→ Data supplied
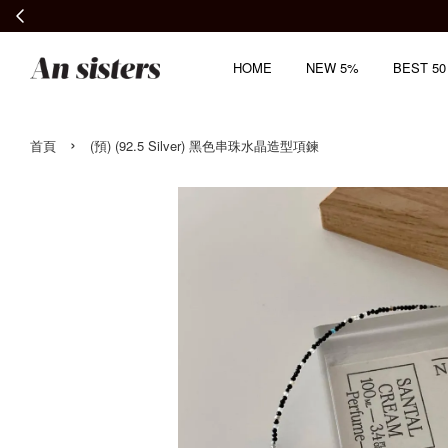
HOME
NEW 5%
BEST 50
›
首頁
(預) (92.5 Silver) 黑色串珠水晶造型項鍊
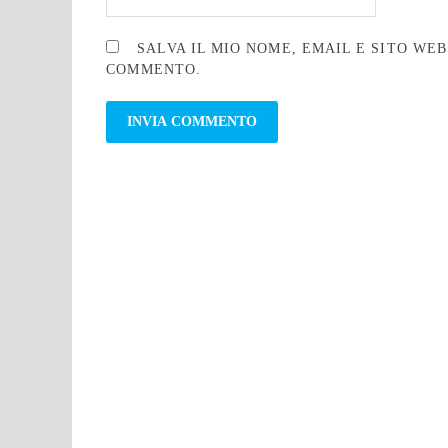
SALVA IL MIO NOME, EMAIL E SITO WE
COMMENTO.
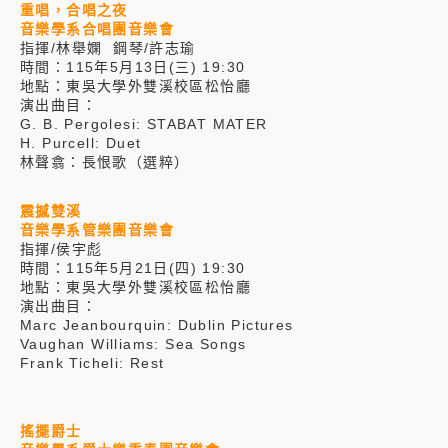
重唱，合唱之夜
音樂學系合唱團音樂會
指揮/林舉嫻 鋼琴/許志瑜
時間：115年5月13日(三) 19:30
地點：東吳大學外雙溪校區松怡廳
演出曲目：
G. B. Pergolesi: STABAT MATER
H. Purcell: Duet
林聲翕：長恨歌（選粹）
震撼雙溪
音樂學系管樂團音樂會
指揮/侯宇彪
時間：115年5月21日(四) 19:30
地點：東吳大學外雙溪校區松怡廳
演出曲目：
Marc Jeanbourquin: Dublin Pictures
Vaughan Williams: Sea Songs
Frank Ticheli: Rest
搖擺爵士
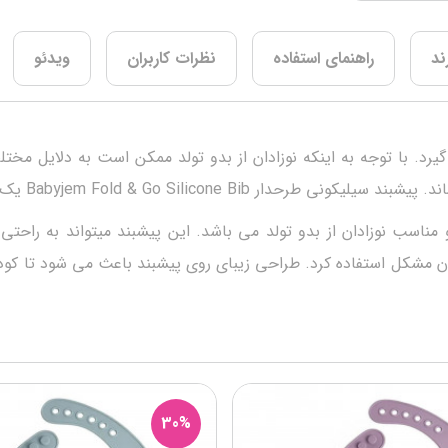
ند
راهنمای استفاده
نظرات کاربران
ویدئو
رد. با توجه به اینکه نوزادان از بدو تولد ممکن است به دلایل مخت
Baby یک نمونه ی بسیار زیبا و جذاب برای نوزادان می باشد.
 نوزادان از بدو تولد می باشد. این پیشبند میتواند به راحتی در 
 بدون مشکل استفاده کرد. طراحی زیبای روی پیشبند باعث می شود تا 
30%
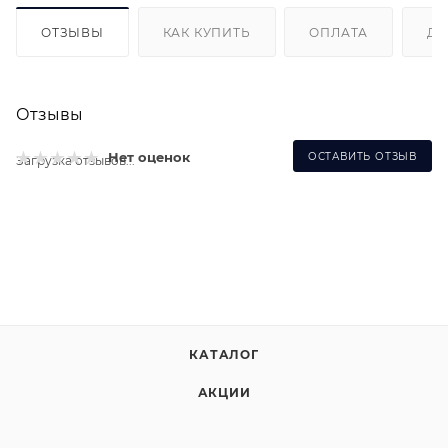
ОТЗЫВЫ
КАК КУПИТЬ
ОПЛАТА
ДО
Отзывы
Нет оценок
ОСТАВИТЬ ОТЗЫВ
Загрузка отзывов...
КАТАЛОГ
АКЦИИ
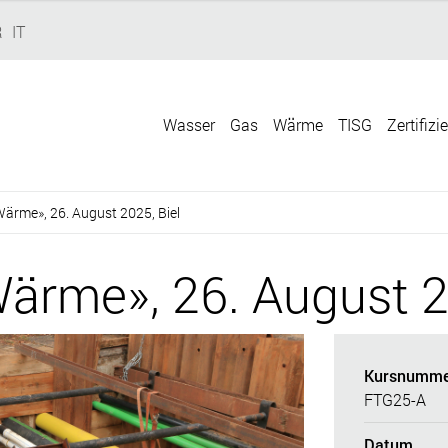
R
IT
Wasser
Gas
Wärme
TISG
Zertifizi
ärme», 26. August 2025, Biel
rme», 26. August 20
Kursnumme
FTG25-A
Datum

→ Task objective
Once you find the line containing "نوزادان از بدو تولد می", transcribe it and each line after it to the end of the records exactly, and leave out the pictures.

→ Completed exercise
 نوزادان از بدو تولد می باشد. این پیشبند میتواند به راحتی در 
 بدون مشکل استفاده کرد. طراحی زیبای روی پیشبند باعث می شود تا 
30%
ОТЗЫВЫ
КАК КУПИТЬ
ОПЛАТА
ДО
Отзывы
Нет оценок
ОСТАВИТЬ ОТЗЫВ
Загрузка отзывов...
КАТАЛОГ
АКЦИИ
R
IT
Wasser
Gas
Wärme
TISG
Zertifizi
ärme», 26. August 2025, Biel
rme», 26. August 20
Kursnumme
FTG25-A
Datum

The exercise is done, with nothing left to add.